With that architectural context in mind, let’s return to the question I started with: where does Ignio sit in the build vs. buy conversation?
Build vs Buy: What Digitate Actually Gives You on the “Buy” Side
If you decide to buy ignio, you’re not buying yet another AIOps dashboard—you’re getting a stack that’s already tuned to reduce tickets instead of just drawing nicer charts.
Maintained context model.
Ignio’s Enterprise Blueprint is a live, vendor-maintained map of your infrastructure, apps, and business flows, so you’re not burning a team just to keep your own graph in sync across cloud, on-prem, SAP, batch, and IT service management (ITSM) systems.
Analytics that do real work.
Noise reduction, correlation, prediction, and ticket elimination are built into routing and automation, turning telemetry into decisions and actions rather than another wall of graphs.
Automations with guardrails.
You get thousands of tested runbooks plus an agent framework with control agents and action firewalls, giving you a straightforward way to decide what runs autonomously, what stays as recommendations, and where humans must approve.
If that sounds like the kind of foundation you’d rather not build and maintain yourself, Digitate probably belongs on the “buy” side of your conversation.
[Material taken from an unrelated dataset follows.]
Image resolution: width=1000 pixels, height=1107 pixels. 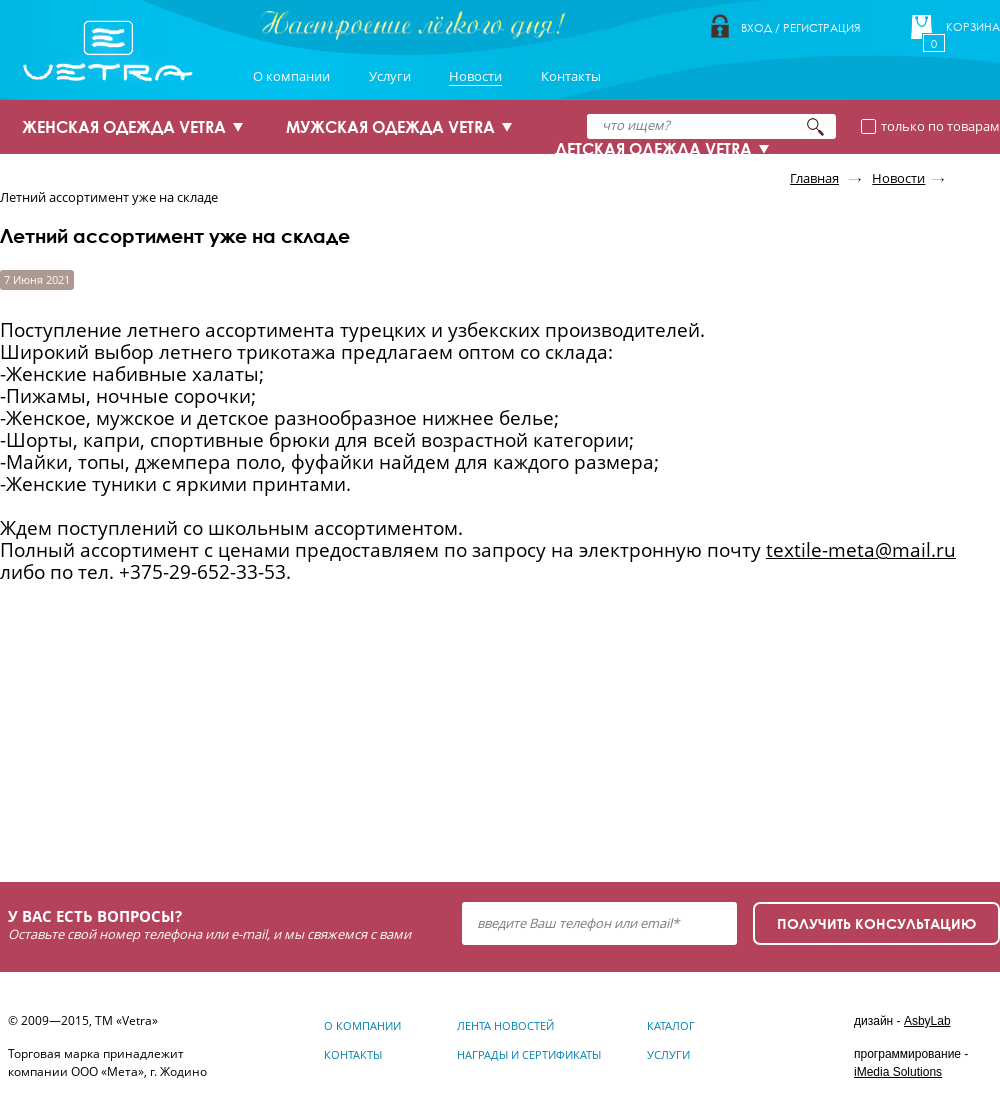 What do you see at coordinates (121, 787) in the screenshot?
I see `Узнать подробнее` at bounding box center [121, 787].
For smaller, greenfield, or highly customized environments, they may still be more useful as a reference point—a concrete example of the problems you’ll eventually need to solve on your own.
Final thoughts
What I took away from the Digitate briefing isn’t “wow, nobody else is doing this.” It’s almost the opposite: The patterns many of us are only now drawing on whiteboards (graphs, composite AI, telemetry via OTel, and agents with guardrails) are the same ones Digitate has been iterating toward in production for years.
That doesn’t automatically make ignio the right fit for your team. It does give you a straightforward way to evaluate your options:
- From a buy angle: are they handling context, analytics loops, telemetry, automations, and safety in a way that actually fits the stack you run today?
- From a build angle: are you tackling the same complex problems around context, data, and workflows, or primarily wiring LLMs into logs without addressing those deeper challenges?
Either way, there’s value in studying a vendor that didn’t just rebrand for the LLM wave, but evolved a decade of AIOps experience into something that looks a lot like where the rest of the industry is heading.
Disclosure: Digitate sponsored the briefing that led to this post. I’m not a business analyst, and I’m not recommending tools. My goal was to unpack how Digitate thinks about AIOps, what’s technically interesting about their approach, and how that maps to the “build vs buy” decision that many teams are wrestling with in 2025.